Woman: I only did it once.
Man: Yeah, right. You mentioned whether I wrote to Barry about that girl from Canada out of the blue, where’d that come from?
Woman: Why would I lie?
Man: It’s against the law. You violated me. I’d never do that to you.
Woman: You’d do it.
Man: No.
Woman: You don’t get it.
Man: I do.
Woman: Here, read my email.
Man: No.
Woman: Read mine!
Man: Laina, no!
Woman: “I liked the way you touched me after yoga class – ”

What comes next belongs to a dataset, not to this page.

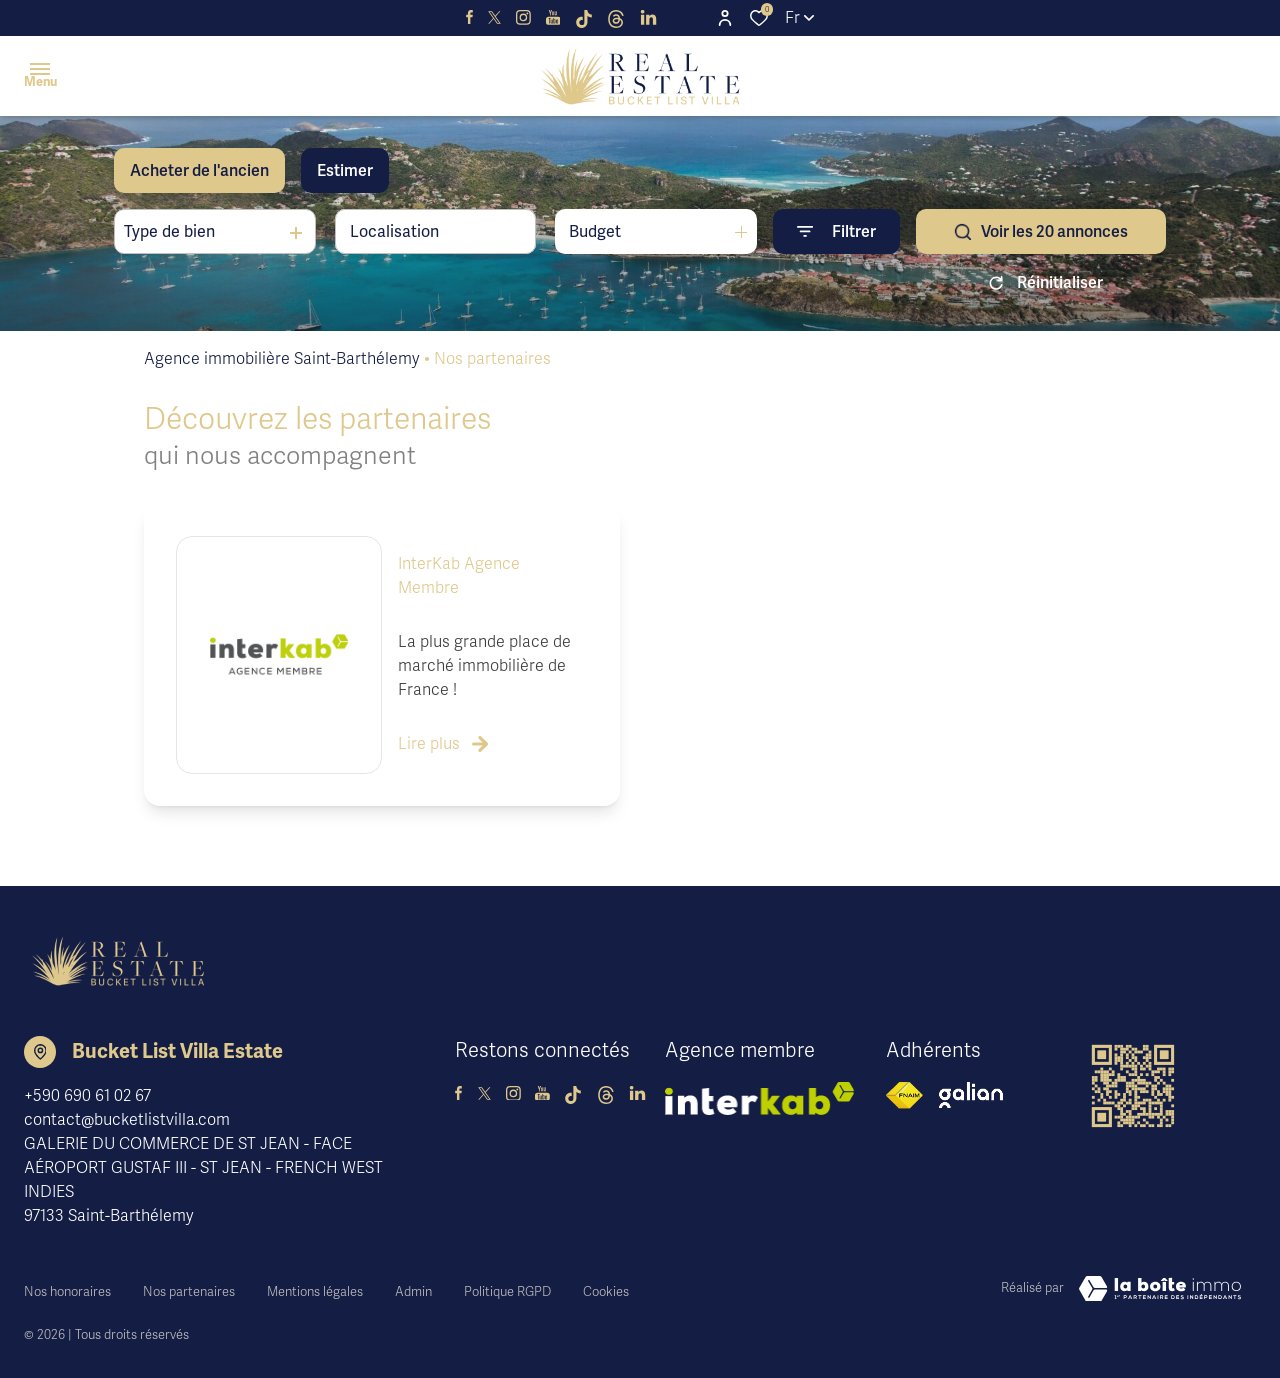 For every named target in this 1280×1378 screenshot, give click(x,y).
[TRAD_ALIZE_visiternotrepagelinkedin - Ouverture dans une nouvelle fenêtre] (648, 18)
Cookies (606, 1285)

Man: Laina, it was a joke!
Woman: It’s not funny.
Man: It was a joke.
Woman: You fucked her! And what about Match.com girl? You gave her your home email.
Man: Please. When was this?
Woman: January. What is that? You want to screw other people? Why is that?
Man: Laina…it was a joke.
Woman: Oh, and what about this? “I love the way your long hair shakes down onto my chest. I will have to repay you soon.”
Man: I didn’t pay her a dime.
Woman: Two weeks later you went with me and my family to the Vineyard.
Man: You have every right to be upset. It was once, honey!
Woman: You told me you loved me!
Man: It was a joke.
Woman: You don’t joke like this with someone you used to fuck and still likes you.
Man: I didn’t fuck her.
Woman: She still likes you.
Man: Laina.
Woman: You’re sick, Nathan! You hear me?! You’re just sick!